- **TASK BRIEF**
Copy out each line of the data that includes the string "Notary".

- **DATA FOR THE TASK**
%%

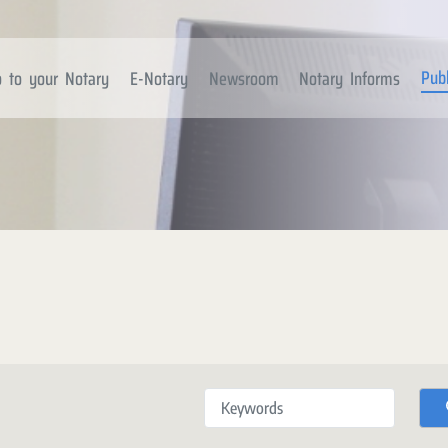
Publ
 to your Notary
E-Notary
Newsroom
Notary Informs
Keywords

%%
%%

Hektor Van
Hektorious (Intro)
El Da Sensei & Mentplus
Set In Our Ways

%%
%%

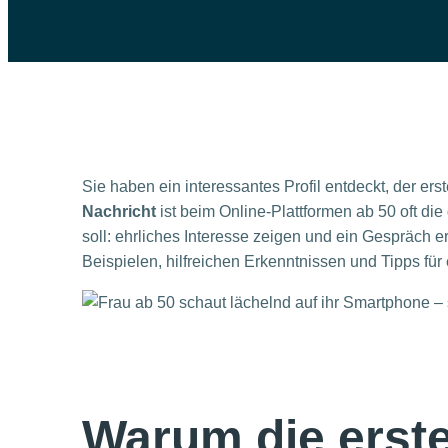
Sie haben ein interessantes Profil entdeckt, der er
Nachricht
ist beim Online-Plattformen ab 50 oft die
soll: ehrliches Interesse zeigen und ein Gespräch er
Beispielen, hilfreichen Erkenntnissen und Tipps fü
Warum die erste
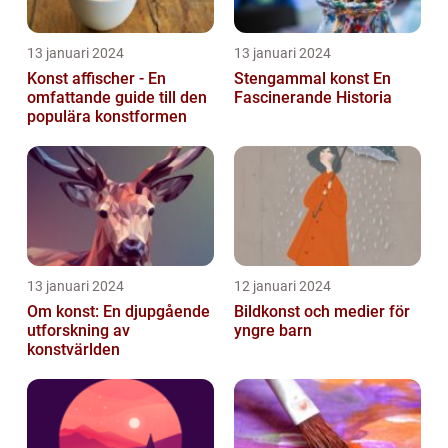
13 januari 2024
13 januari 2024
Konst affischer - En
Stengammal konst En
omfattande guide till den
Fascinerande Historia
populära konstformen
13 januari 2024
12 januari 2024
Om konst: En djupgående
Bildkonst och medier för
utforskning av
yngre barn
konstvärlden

%%

- **OUTPUT BELOW**
 to your Notary
E-Notary
Notary Informs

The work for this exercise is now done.